To the MAXX
- EK Wills

- Mar 16
- 2 min read
By The MotherMind Doctor

The concerning trend around all corners of the internet involves ‘maxxing’ and started with maximising your status in gaming.
Then it was picked up and extrapolated to popular use with obsessional intent on specific aspects of your life like your appearance with ‘looksmaxxing’ for your face, and your body with ‘gymmaxxing’.It can even be referred to for health pursuits like sleep, ‘sleepmaxxing’, and diet…yes maxxing; going so far as strategies such as ‘heightmaxxing’.
The concerning part of all this maximising is the intense focus on an idealised form of what people ‘should’ aspire to.
There is a flipside to the maxxing paradigm, in the push back on optimising and working smart and ‘friction-free living’ with …. ‘frictionmaxxing’.
Let’s start with what friction-free living actually is: the saturation of our lives with technology to do the work for you such as AI generated emails, reports, research; automated scheduling; delivery apps; streaming entertainment and one-click purchases. The aim is to save time on the mundane tasks to allow for higher-level productivity or leisure. However, as we saw with the development of workslop, that doesn’t have a natural conclusion.
The counter culture to this perspective is to maximise the friction and go ‘analogue’ – not completely, but to build tolerance to discomfort by resisting technology-driven convenience.
This latest trend is ‘friction-maxxing’, a term created by columnist Kathryn Jezer-Morton in a January 2026 essay for The Cut (a golf magazine in NZ). It spread to the Financial Times, reporting on the reintroduction of friction into workplace settings such as face-to-face meetings, reading complete documents rather than AI summaries and writing notes yourself.
The analogy of a controlling parent was made to the extent that if you don’t learn how to do it yourself, how can you manage life on your own? That is, how do you learn or maintain the ability to think critically? It even extends to the concept of emotional intelligence by being able to tolerate discomfort which requires skills such as self-awareness as well as self-management.
This is not always true in the workplace, depending on the type of work you do, or the amount of technology you use at work. But it is a general trend in our daily lives that we can detox from by choice. It is useful to think of things that can be done without the aid of technology or AI, like journaling.

Journaling can be a reflective time of the day to build in the natural pause that is often missing from our days.

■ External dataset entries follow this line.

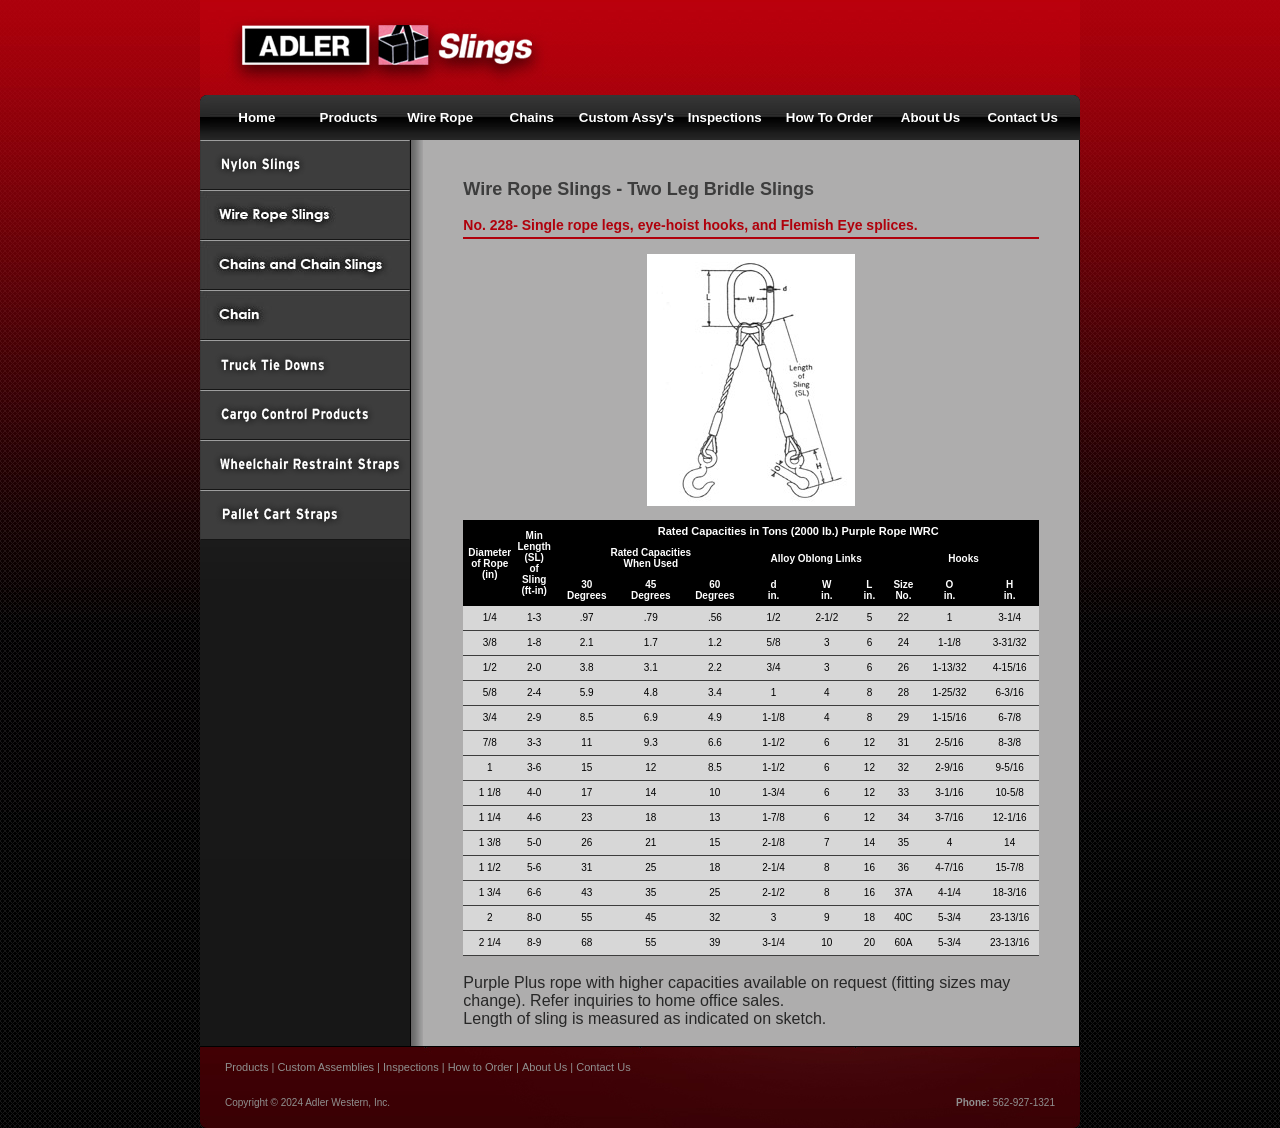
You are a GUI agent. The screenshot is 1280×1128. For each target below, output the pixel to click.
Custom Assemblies (325, 1067)
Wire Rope (440, 117)
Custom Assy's (626, 117)
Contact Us (1022, 117)
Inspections (411, 1067)
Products (349, 117)
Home (256, 117)
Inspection (721, 117)
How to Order (480, 1067)
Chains (532, 117)
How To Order (829, 117)
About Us (930, 117)
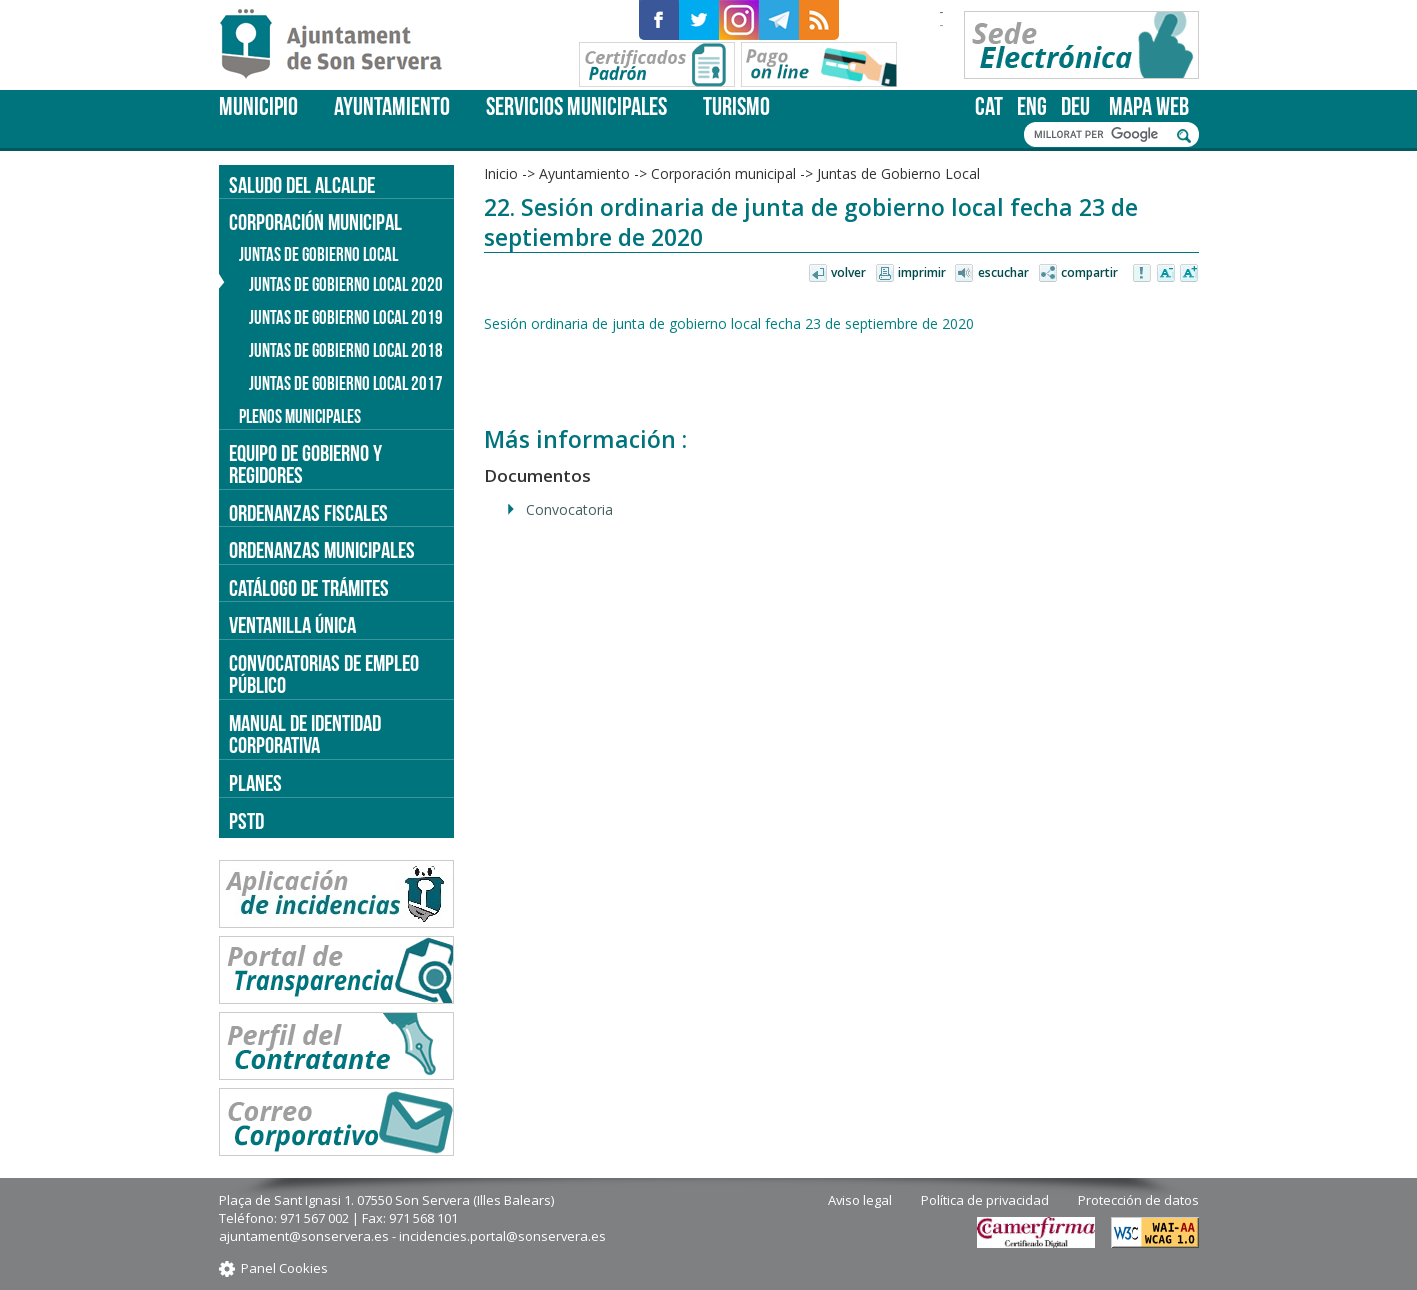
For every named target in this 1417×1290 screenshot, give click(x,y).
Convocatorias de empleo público (324, 674)
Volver (848, 272)
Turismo (736, 106)
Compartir (1089, 272)
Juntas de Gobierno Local (898, 173)
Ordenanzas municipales (322, 550)
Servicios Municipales (576, 106)
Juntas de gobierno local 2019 (346, 317)
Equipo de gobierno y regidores (305, 464)
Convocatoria (569, 509)
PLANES (255, 783)
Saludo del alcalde (302, 185)
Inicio (501, 173)
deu (1075, 106)
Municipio (258, 106)
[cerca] (1101, 135)
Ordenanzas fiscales (308, 513)
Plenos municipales (300, 416)
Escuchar (1003, 272)
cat (989, 106)
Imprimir (922, 272)
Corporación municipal (723, 173)
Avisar (1143, 274)
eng (1032, 106)
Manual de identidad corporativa (305, 734)
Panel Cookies (284, 1268)
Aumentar (1189, 274)
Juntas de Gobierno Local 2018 (346, 350)
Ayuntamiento (392, 106)
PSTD (246, 821)
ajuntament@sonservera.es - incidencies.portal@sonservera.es (412, 1236)
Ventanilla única (292, 625)
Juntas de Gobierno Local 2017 (346, 383)
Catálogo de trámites (309, 588)
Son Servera (339, 45)
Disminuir (1166, 274)
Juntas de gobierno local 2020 (346, 284)
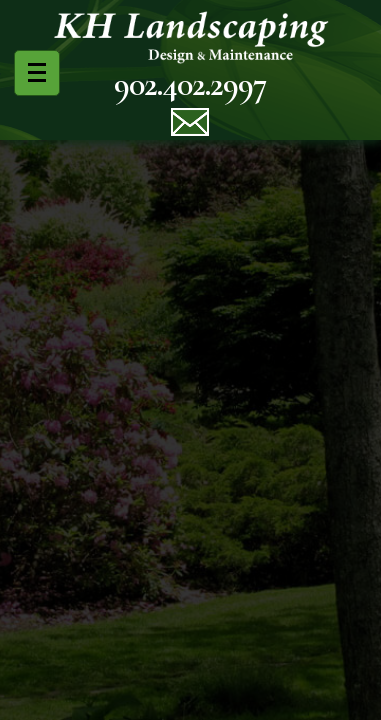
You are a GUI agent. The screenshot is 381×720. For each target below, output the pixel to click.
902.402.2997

It means turning of the latest streaming series an episode early so you can do this in soft yellow light, to help your natural circadian rhythm kick into gear.
It means writing in a notebook without the bright light and slowing down to write with a pen to get all the racing thoughts out of your head and onto the page.
This way you help yourself with good sleep hygiene and help to re-focus your mind to the task of relaxing.
Let me know if this is something you feel will help or has helped you.